* [WORK ITEM]: With all pictures excluded, restate the records that follow exactly as written.

* [RECORDS FOR THE TASK]:
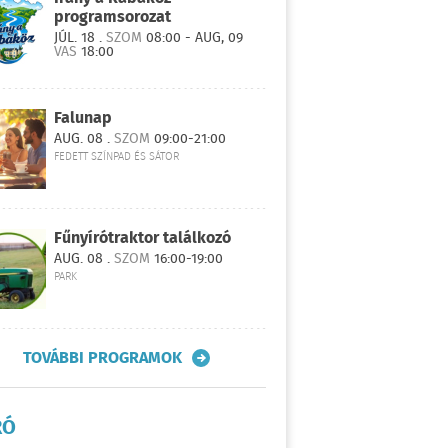
programsorozat
JÚL. 18 .
SZOM
08:00 - AUG, 09
VAS
18:00
Falunap
AUG. 08 .
SZOM
09:00-21:00
FEDETT SZÍNPAD ÉS SÁTOR
Fűnyírótraktor találkozó
AUG. 08 .
SZOM
16:00-19:00
PARK
TOVÁBBI PROGRAMOK
RÓ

* [THE ANSWER]:
programsorozat
JÚL. 18 .
SZOM
08:00 - AUG, 09
VAS
18:00
Falunap
AUG. 08 .
SZOM
09:00-21:00
FEDETT SZÍNPAD ÉS SÁTOR
Fűnyírótraktor találkozó
AUG. 08 .
SZOM
16:00-19:00
PARK
TOVÁBBI PROGRAMOK
RÓ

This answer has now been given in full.